■ What is needed
For the records below, give the number of lines that include the string "Pontivy". Nothing else belongs in the answer.

*** Begin section ***

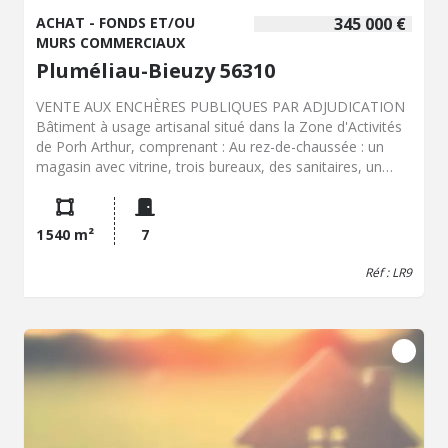
ACHAT - FONDS ET/OU
345 000 €
MURS COMMERCIAUX
Pluméliau-Bieuzy 56310
VENTE AUX ENCHÈRES PUBLIQUES PAR ADJUDICATION
Bâtiment à usage artisanal situé dans la Zone d'Activités
de Porh Arthur, comprenant : Au rez-de-chaussée : un
magasin avec vitrine, trois bureaux, des sanitaires, un
vestiaire, un atelier et un entrepôt. À l'étage (mezzanine) :
une salle de réunion, une cuisine et un espace détente.
L'ensemble est édifié sur un terrain comprenant un
1 540 m²
7
parking clientèle et un quai de chargement. Visite du bien :
Assurée par l'étude de Maître Stéphane KERRIEN, à
Réf : LR9
Pontivy, le 21 août, de 10 h 00 à 12 h 00 sur place ZA de
Port Arthur, 56930 PLUMELIAU Vente aux enchères
publiques : Le 3 septembre à 16 h 00 à l'étude de Maître
KERRIEN 157, rue Nationale, 56300 Pontivy. Mise à prix :
345 000 € (net vendeur). Le cahier des conditions de
vente est consultable à l'office notarial de Maître
Stéphane KERRIEN. Les frais de notaire ainsi que les frais
d'adjudication sont à la charge de l'acquéreur. Les
informations sur les risques auxquels ce bien est exposé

*** End section ***

■ Result of this exercise
2